» EXERCISE OBJECTIVE:
Wherever a picture appears in the data below, omit it, and restate everything else word for word.

» SUPPLIED RECORDS:
****************

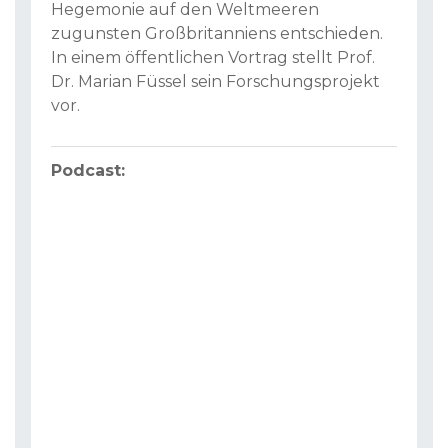
Hegemonie auf den Weltmeeren
zugunsten Großbritanniens entschieden.
In einem öffentlichen Vortrag stellt Prof.
Dr. Marian Füssel sein Forschungsprojekt
vor.
Podcast:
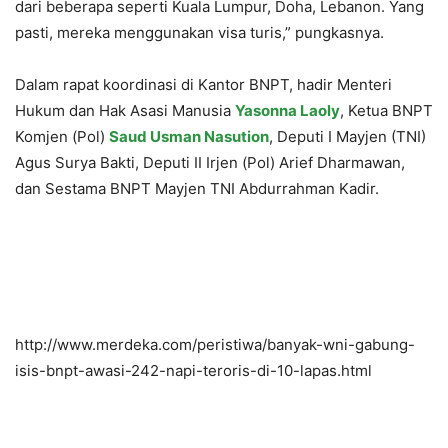
dari beberapa seperti Kuala Lumpur, Doha, Lebanon. Yang
pasti, mereka menggunakan visa turis,” pungkasnya.
Dalam rapat koordinasi di Kantor BNPT, hadir Menteri
Hukum dan Hak Asasi Manusia
Yasonna Laoly
, Ketua BNPT
Komjen (Pol)
Saud Usman Nasution
, Deputi I Mayjen (TNI)
Agus Surya Bakti, Deputi II Irjen (Pol) Arief Dharmawan,
dan Sestama BNPT Mayjen TNI Abdurrahman Kadir.
http://www.merdeka.com/peristiwa/banyak-wni-gabung-
isis-bnpt-awasi-242-napi-teroris-di-10-lapas.html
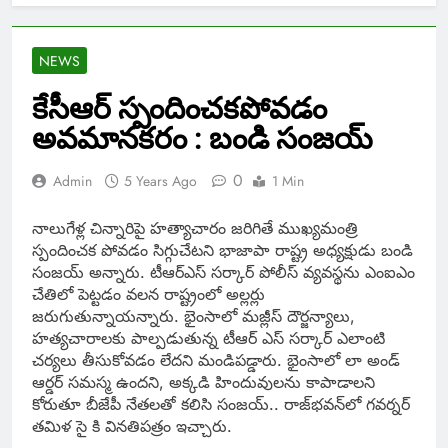
NEWS
కేసీఆర్ స్పందించ‌క‌పోవ‌డం
అవ‌మాన‌కరం : బండి సంజ‌య్‌
0
Admin
5 Years Ago
1 Min
నాలుగేళ్ల చిన్నారిపై హ‌త్యాచారం జ‌రిగితే ముఖ్య‌మంత్రి
స్పందించ‌క పోవ‌డం సిగ్గుచేట‌ని భాజాపా రాష్ట్ర అధ్య‌క్షుడు బండి
సంజ‌య్ అన్నారు. టీఆర్ఎస్ స‌ర్కార్ పోలీస్ వ్య‌వ‌స్థ‌ను ఎంఐఎం
చేతిలో పెట్టడం వ‌ల‌న రాష్ట్రంలో అల్ల‌ర్లు
జ‌రుగుతున్నాయ‌న్నారు. భైంసాలో మ‌జ్లీస్ దౌర్జ‌న్యాలు,
హ‌త్య‌చారాల‌కు పాల్ప‌డుతున్న టీఆర్ ఎస్ స‌ర్కార్ ఎలాంటి
చ‌ర్య‌లు తీసుకోవ‌డం లేద‌ని మండిప‌డ్డారు. భైంసాలో లా అండ్
ఆర్డ‌ర్ స‌మ‌స్మ ఉంద‌ని, అక్క‌డి హిందువుల‌ను కాపాడాల‌ని
కోరుతూ బీజేపీ నేత‌ల‌తో క‌లిసి సంజ‌య్.. రాజ్‌భ‌వ‌న్‌లో గ‌వ‌ర్న‌ర్
త‌మిళ సై కి విన‌తిప‌త్రం ఇచ్చారు. ‌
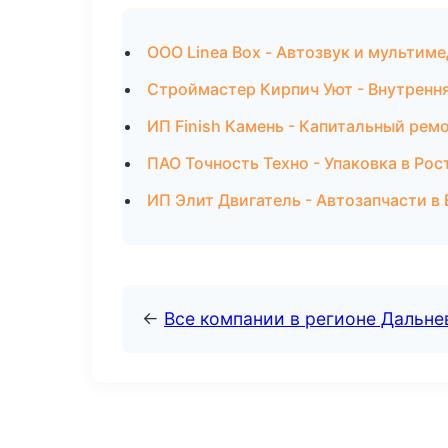
ООО Linea Box - Автозвук и мультиме
Строймастер Кирпич Уют - Внутрення
ИП Finish Камень - Капитальный рем
ПАО Точность Техно - Упаковка в Ро
ИП Элит Двигатель - Автозапчасти в
←
Все компании в регионе Дальн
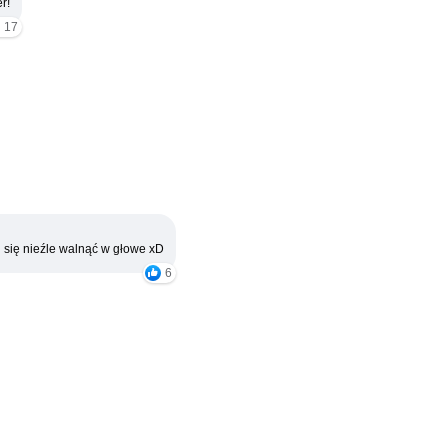
r!
17
 się nieźle walnąć w głowe xD
6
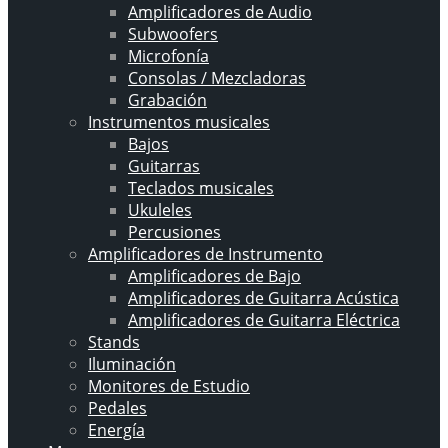
Amplificadores de Audio
Subwoofers
Microfonía
Consolas / Mezcladoras
Grabación
Instrumentos musicales
Bajos
Guitarras
Teclados musicales
Ukuleles
Percusiones
Amplificadores de Instrumento
Amplificadores de Bajo
Amplificadores de Guitarra Acústica
Amplificadores de Guitarra Eléctrica
Stands
Iluminación
Monitores de Estudio
Pedales
Energía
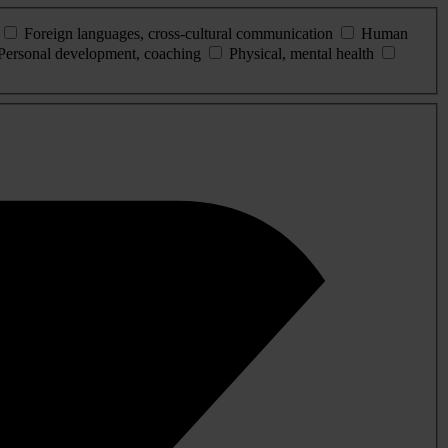
Foreign languages, cross-cultural communication
Human
Personal development, coaching
Physical, mental health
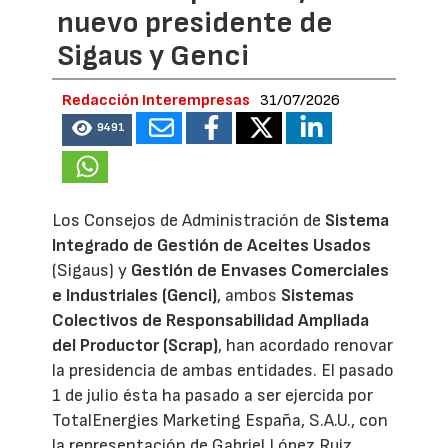
nuevo presidente de
Sigaus y Genci
Redacción Interempresas
31/07/2026
9491
Los Consejos de Administración de
Sistema
Integrado de Gestión de Aceites Usados
(Sigaus) y
Gestión de Envases Comerciales
e Industriales (Genci)
, ambos
Sistemas
Colectivos de Responsabilidad Ampliada
del Productor (Scrap)
, han acordado renovar
la presidencia de ambas entidades. El pasado
1 de julio ésta ha pasado a ser ejercida por
TotalEnergies Marketing España, S.A.U., con
la representación de Gabriel López Ruiz,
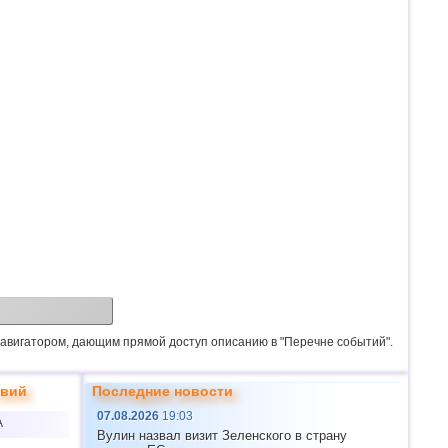
 навигатором, дающим прямой доступ описанию в "Перечне событий".
твий
Последние новости
07.08.2026
19:03
А
Вулин назвал визит Зеленского в страну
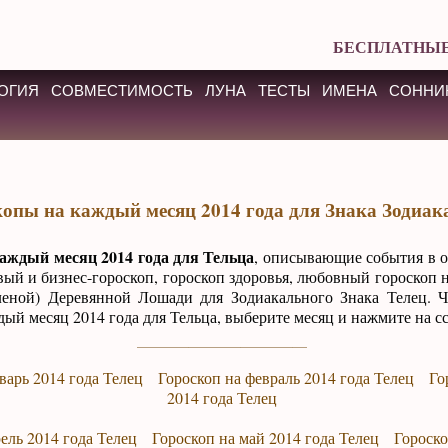
БЕСПЛАТНЫЕ
ОГИЯ
СОВМЕСТИМОСТЬ
ЛУНА
ТЕСТЫ
ИМЕНА
СОННИ
копы на каждый месяц 2014 года для Знака Зодиак
аждый месяц 2014 года для Тельца
, описывающие события в 
ый и бизнес-гороскоп, гороскоп здоровья, любовный гороскоп 
леной) Деревянной Лошади для Зодиакального Знака Телец. 
дый месяц 2014 года для Тельца, выберите месяц и нажмите на с
варь 2014 года Телец
Гороскоп на февраль 2014 года Телец
Го
2014 года Телец
ель 2014 года Телец
Гороскоп на май 2014 года Телец
Гороско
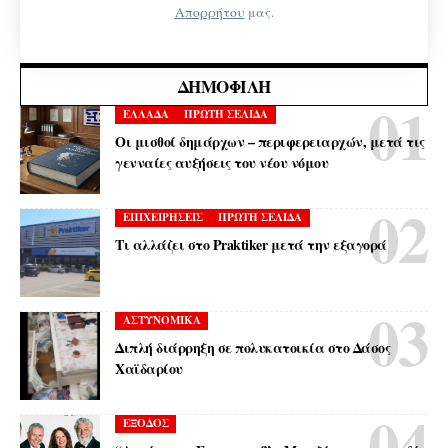
Απορρήτου
μας.
ΔΗΜΟΦΙΛΉ
ΕΛΛΑΔΑ
ΠΡΩΤΗ ΣΕΛΙΔΑ
Οι μισθοί δημάρχων – περιφερειαρχών, μετά τις
γενναίες αυξήσεις του νέου νόμου
ΕΠΙΧΕΙΡΗΣΕΙΣ
ΠΡΩΤΗ ΣΕΛΙΔΑ
Τι αλλάζει στο Praktiker μετά την εξαγορά
ΑΣΤΥΝΟΜΙΚΑ
Διπλή διάρρηξη σε πολυκατοικία στο Δάσος
Χαϊδαρίου
ΕΞΟΔΟΣ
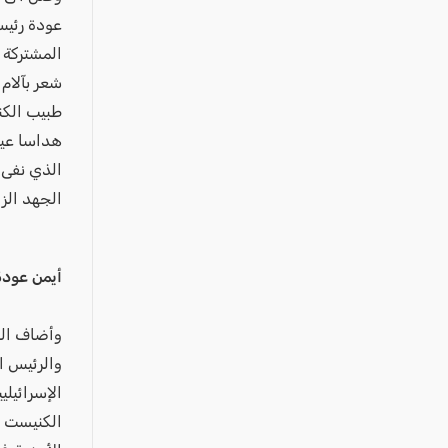
عكا والمنطقة
عودة رئيس
كفرياسيف والقضاء
المشتركة 
مدن الساحل
شعر بآلام 
الجليل الاعلى
طبيب الكن
هداسا عين 
المغار والقضاء
الذي نفى 
الشاغور
الجهد الزا
الرامة والمنطقة
المثلث الجنوبي
أيمن عود
منطقة الجولان
وأضاف الب
والرئيس ال
الإسرائيل
الكنيست ي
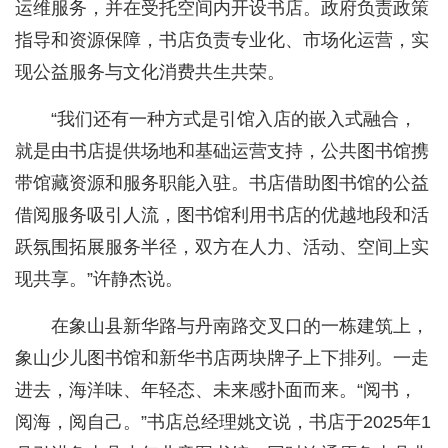
运维服务，并在受托空间内开设书店。政府负责政策
指导和资源保障，书店负责专业化、市场化运营，实
现公益服务与文化消费共生共荣。
“我们还有一种方式是引馆入店的嵌入式融合，
就是由书店提供场地和基础运营支持，公共图书馆携
带馆藏资源和服务职能入驻。书店借助图书馆的公益
借阅服务吸引人流，图书馆利用书店的优越地段和活
跃氛围拓展服务半径，双方在人力、活动、空间上实
现共享。”许静杰说。
在象山县新华路与丹南路交叉口的一栋建筑上，
象山少儿图书馆和新华书店两块牌子上下排列。一走
进去，海洋味、年轻态、未来感扑面而来。“阅书，
阅海，阅自己。”书店总经理姚文说，书店于2025年1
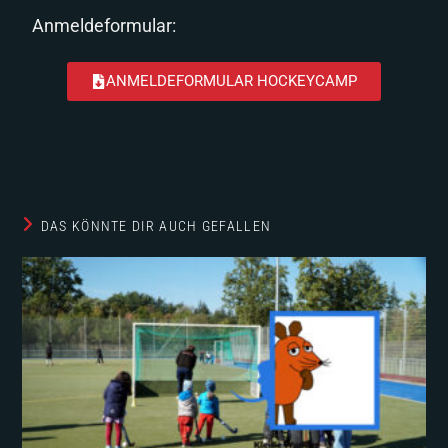
Anmeldeformular:
ANMELDEFORMULAR HOCKEYCAMP
DAS KÖNNTE DIR AUCH GEFALLEN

****************

» RESPONSE AREA:
Hegemonie auf den Weltmeeren
zugunsten Großbritanniens entschieden.
In einem öffentlichen Vortrag stellt Prof.
Dr. Marian Füssel sein Forschungsprojekt
vor.
Podcast:
dari beberapa seperti Kuala Lumpur, Doha, Lebanon. Yang
pasti, mereka menggunakan visa turis,” pungkasnya.
Dalam rapat koordinasi di Kantor BNPT, hadir Menteri
Hukum dan Hak Asasi Manusia
Yasonna Laoly
, Ketua BNPT
Komjen (Pol)
Saud Usman Nasution
, Deputi I Mayjen (TNI)
Agus Surya Bakti, Deputi II Irjen (Pol) Arief Dharmawan,
dan Sestama BNPT Mayjen TNI Abdurrahman Kadir.
http://www.merdeka.com/peristiwa/banyak-wni-gabung-
isis-bnpt-awasi-242-napi-teroris-di-10-lapas.html
NEWS
కేసీఆర్ స్పందించ‌క‌పోవ‌డం
అవ‌మాన‌కరం : బండి సంజ‌య్‌
0
Admin
5 Years Ago
1 Min
నాలుగేళ్ల చిన్నారిపై హ‌త్యాచారం జ‌రిగితే ముఖ్య‌మంత్రి
స్పందించ‌క పోవ‌డం సిగ్గుచేట‌ని భాజాపా రాష్ట్ర అధ్య‌క్షుడు బండి
సంజ‌య్ అన్నారు. టీఆర్ఎస్ స‌ర్కార్ పోలీస్ వ్య‌వ‌స్థ‌ను ఎంఐఎం
చేతిలో పెట్టడం వ‌ల‌న రాష్ట్రంలో అల్ల‌ర్లు
జ‌రుగుతున్నాయ‌న్నారు. భైంసాలో మ‌జ్లీస్ దౌర్జ‌న్యాలు,
హ‌త్య‌చారాల‌కు పాల్ప‌డుతున్న టీఆర్ ఎస్ స‌ర్కార్ ఎలాంటి
చ‌ర్య‌లు తీసుకోవ‌డం లేద‌ని మండిప‌డ్డారు. భైంసాలో లా అండ్
ఆర్డ‌ర్ స‌మ‌స్మ ఉంద‌ని, అక్క‌డి హిందువుల‌ను కాపాడాల‌ని
కోరుతూ బీజేపీ నేత‌ల‌తో క‌లిసి సంజ‌య్.. రాజ్‌భ‌వ‌న్‌లో గ‌వ‌ర్న‌ర్
త‌మిళ సై కి విన‌తిప‌త్రం ఇచ్చారు. ‌
ООО Linea Box - Автозвук и мультиме
Строймастер Кирпич Уют - Внутрення
ИП Finish Камень - Капитальный рем
ПАО Точность Техно - Упаковка в Ро
ИП Элит Двигатель - Автозапчасти в
←
Все компании в регионе Дальн
r!
17
 się nieźle walnąć w głowe xD
6
Amplificadores de Audio
Subwoofers
Microfonía
Consolas / Mezcladoras
Grabación
Instrumentos musicales
Bajos
Guitarras
Teclados musicales
Ukuleles
Percusiones
Amplificadores de Instrumento
Amplificadores de Bajo
Amplificadores de Guitarra Acústica
Amplificadores de Guitarra Eléctrica
Stands
Iluminación
Monitores de Estudio
Pedales
Energía
Foreign languages, cross-cultural communication
Human
Personal development, coaching
Physical, mental health
nuevo presidente de
Sigaus y Genci
Redacción Interempresas
31/07/2026
9491
Los Consejos de Administración de
Sistema
Integrado de Gestión de Aceites Usados
(Sigaus) y
Gestión de Envases Comerciales
e Industriales (Genci)
, ambos
Sistemas
Colectivos de Responsabilidad Ampliada
del Productor (Scrap)
, han acordado renovar
la presidencia de ambas entidades. El pasado
1 de julio ésta ha pasado a ser ejercida por
TotalEnergies Marketing España, S.A.U., con
la representación de Gabriel López Ruiz,
 навигатором, дающим прямой доступ описанию в "Перечне событий".
твий
Последние новости
07.08.2026
19:03
А
Вулин назвал визит Зеленского в страну
БЕСПЛАТНЫЕ
ОГИЯ
СОВМЕСТИМОСТЬ
ЛУНА
ТЕСТЫ
ИМЕНА
СОННИ
копы на каждый месяц 2014 года для Знака Зодиак
аждый месяц 2014 года для Тельца
, описывающие события в 
ый и бизнес-гороскоп, гороскоп здоровья, любовный гороскоп 
леной) Деревянной Лошади для Зодиакального Знака Телец. 
дый месяц 2014 года для Тельца, выберите месяц и нажмите на с
варь 2014 года Телец
Гороскоп на февраль 2014 года Телец
Го
2014 года Телец
ель 2014 года Телец
Гороскоп на май 2014 года Телец
Гороско
Απορρήτου
μας.
ΔΗΜΟΦΙΛΉ
ΕΛΛΑΔΑ
ΠΡΩΤΗ ΣΕΛΙΔΑ
Οι μισθοί δημάρχων – περιφερειαρχών, μετά τις
γενναίες αυξήσεις του νέου νόμου
ΕΠΙΧΕΙΡΗΣΕΙΣ
ΠΡΩΤΗ ΣΕΛΙΔΑ
Τι αλλάζει στο Praktiker μετά την εξαγορά
ΑΣΤΥΝΟΜΙΚΑ
Διπλή διάρρηξη σε πολυκατοικία στο Δάσος
Χαϊδαρίου
ΕΞΟΔΟΣ
عكا والمنطقة
عودة رئيس
كفرياسيف والقضاء
المشتركة 
مدن الساحل
شعر بآلام 
الجليل الاعلى
طبيب الكن
هداسا عين 
المغار والقضاء
الذي نفى 
الشاغور
الجهد الزا
الرامة والمنطقة
المثلث الجنوبي
أيمن عود
منطقة الجولان
وأضاف الب
والرئيس ال
الإسرائيل
الكنيست ي
运维服务，并在受托空间内开设书店。政府负责政策
指导和资源保障，书店负责专业化、市场化运营，实
现公益服务与文化消费共生共荣。
“我们还有一种方式是引馆入店的嵌入式融合，
就是由书店提供场地和基础运营支持，公共图书馆携
带馆藏资源和服务职能入驻。书店借助图书馆的公益
借阅服务吸引人流，图书馆利用书店的优越地段和活
跃氛围拓展服务半径，双方在人力、活动、空间上实
现共享。”许静杰说。
在象山县新华路与丹南路交叉口的一栋建筑上，
象山少儿图书馆和新华书店两块牌子上下排列。一走
进去，海洋味、年轻态、未来感扑面而来。“阅书，
阅海，阅自己。”书店总经理姚文说，书店于2025年1
Anmeldeformular:
ANMELDEFORMULAR HOCKEYCAMP
DAS KÖNNTE DIR AUCH GEFALLEN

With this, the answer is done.